Devil's Advocate: Fine - and General - Wine Downturn May Not Be Cyclical

As professionals head to Bordeaux for a likely lacklustre 2024 En Primeur campaign, some believe patience is key amid falling wine sales and rising competition from other products. Robert Joseph suggests this approach lacks scientific credibility.

Reading time: 3m 15s

Image: Cath Lowe / Midjourney AI
Image: Cath Lowe / Midjourney AI

What goes up, must come down.

Thanks to Newton’s explanation of the laws of gravity, it’s really quite hard to disagree with this statement. Certainly tougher than to question the reliability of that other saying: ‘what goes round, comes round.’

The notion that everything is cyclical is understandably popular, especially with people who are unhappy with their current circumstances. A world in which bullies get their just deserts and good triumphs over evil is far more appealing than one without a conclusively happy ending.

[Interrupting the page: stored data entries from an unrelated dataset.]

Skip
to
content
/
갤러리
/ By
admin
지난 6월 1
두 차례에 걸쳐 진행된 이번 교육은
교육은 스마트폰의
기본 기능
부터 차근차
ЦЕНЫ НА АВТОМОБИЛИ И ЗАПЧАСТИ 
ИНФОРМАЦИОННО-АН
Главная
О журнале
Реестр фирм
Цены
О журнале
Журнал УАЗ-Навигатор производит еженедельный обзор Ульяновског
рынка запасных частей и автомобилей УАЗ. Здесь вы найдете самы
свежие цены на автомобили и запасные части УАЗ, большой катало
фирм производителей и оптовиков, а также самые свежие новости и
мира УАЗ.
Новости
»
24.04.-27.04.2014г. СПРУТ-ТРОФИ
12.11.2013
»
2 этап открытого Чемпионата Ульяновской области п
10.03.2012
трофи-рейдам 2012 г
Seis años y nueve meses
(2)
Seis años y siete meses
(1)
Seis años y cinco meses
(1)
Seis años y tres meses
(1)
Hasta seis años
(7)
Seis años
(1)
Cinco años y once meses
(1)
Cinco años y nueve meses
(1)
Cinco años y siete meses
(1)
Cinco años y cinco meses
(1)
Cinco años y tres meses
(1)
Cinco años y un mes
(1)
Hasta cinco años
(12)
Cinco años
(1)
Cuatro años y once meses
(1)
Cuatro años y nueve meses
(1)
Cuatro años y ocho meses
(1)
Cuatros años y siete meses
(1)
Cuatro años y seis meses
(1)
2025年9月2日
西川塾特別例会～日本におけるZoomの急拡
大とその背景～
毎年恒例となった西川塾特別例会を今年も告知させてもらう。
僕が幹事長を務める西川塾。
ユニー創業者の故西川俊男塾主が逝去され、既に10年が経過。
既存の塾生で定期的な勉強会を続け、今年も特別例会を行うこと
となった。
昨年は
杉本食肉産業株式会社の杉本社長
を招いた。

But, of course, Newton never suggested that what has come down must bounce up again. There is no Newtonian-style law to support cyclicalism. And no reliable way to calculate how long it will take for something that’s gone round to come back round again, even if that’s what is going to happen. Inconveniently, as my very clever friend, Pedro Ballesteros Torres MW points out, according to the second law of thermodynamics, entropy (a measure of disorder) in a closed system actually cannot be cyclical.

One of my favourite examples of how cyclicalism has failed in the wine world is the performance of late-harvest wine. Despite a global sweet tooth that loves nothing better than Coke and Krispy Kreme donuts, this sector that once commanded higher prices than Médoc first growths, has languished in the ‘hard-to-sell’ basket for decades. Having been one of those who, long ago, predicted its return to favour, I now have to admit to a loss of confidence that this will ever happen. Or not in my lifetime.

I encounter a lot of cyclicalists these days. They are looking forward to fine wine bouncing back from its current low-value doldrums and wine in general regaining its appeal. Their reasoning is simple. Wine has been popular for 8,000 years and – in some examples – a reliable investment. All we have to do is sit back and wait for everything to return to the ‘norm’.

News

The International Organisation of Vine and Wine (OIV) expects global wine consumption in 2024 to be the lowest since 1961.

Reading time: 3m

No norm

The problem is that, not only is there no Newtonian law; there is also a lot of evidence to support the doubters, and no clear definition of the ’norm’.

Human behaviour and attitudes have changed and a broad range of alternatives to wine have been invented that are not going to disappear. As in other parts of their lives, many people have simply moved on. Is anyone seriously banking on a revival of cigarette smoking, or a return to the the communal washing troughs that were still in use in French villages when I moved there in the 1970s? Anyone want to invest in my new snuff-making enterprise.

Fine wine as Greg Sherwood MW pointed out recently, has its own set of problems that are specifically related to demographics. Boomers, who are increasingly coming to the end of their lifespans, bought lots of it. According to some estimates there is as much as £5-6bn tied up in bonded warehouses and private cellars in the UK alone. Even at today’s depressed levels, many bottles are worth sums that make opening and drinking them unthinkable, even to that shrinking number of citizens who enjoy old wine.

In countries with inheritance taxes, the temptation to raise some cash by selling those ageing bottles will be strong, especially as there is no immediate prospect of them rising in value. Even in the US, with no such taxes, there will be good reasons to liquidate at least some of that wine.

If the vinous inheritors succumb to this temptation, however, they will only exacerbate the problem by helping to flood the market. Meanwhile, every year brings yet another vintage and still more fine wine. 

I’m not saying that some wines and vintages will not prove to be exceptions to the rule. Or that the days of wine as an investment are over. Just that predicting when it will regain its appeal is far from simple.

Mind you, just now, prediction of any kind is harder than ever. How many would have foreseen that Florida’s legislators would be considering a bill that would make it easier to put 14 year-old schoolchildren who’ve been barred using social media to work on night shifts? Or that another federal bill - the SAVE act - is set to make voting harder for large numbers of American women. So, maybe the cyclicalists are right. If we are embracing child-labour, if you wait long enough, what’s gone round may come back, after all.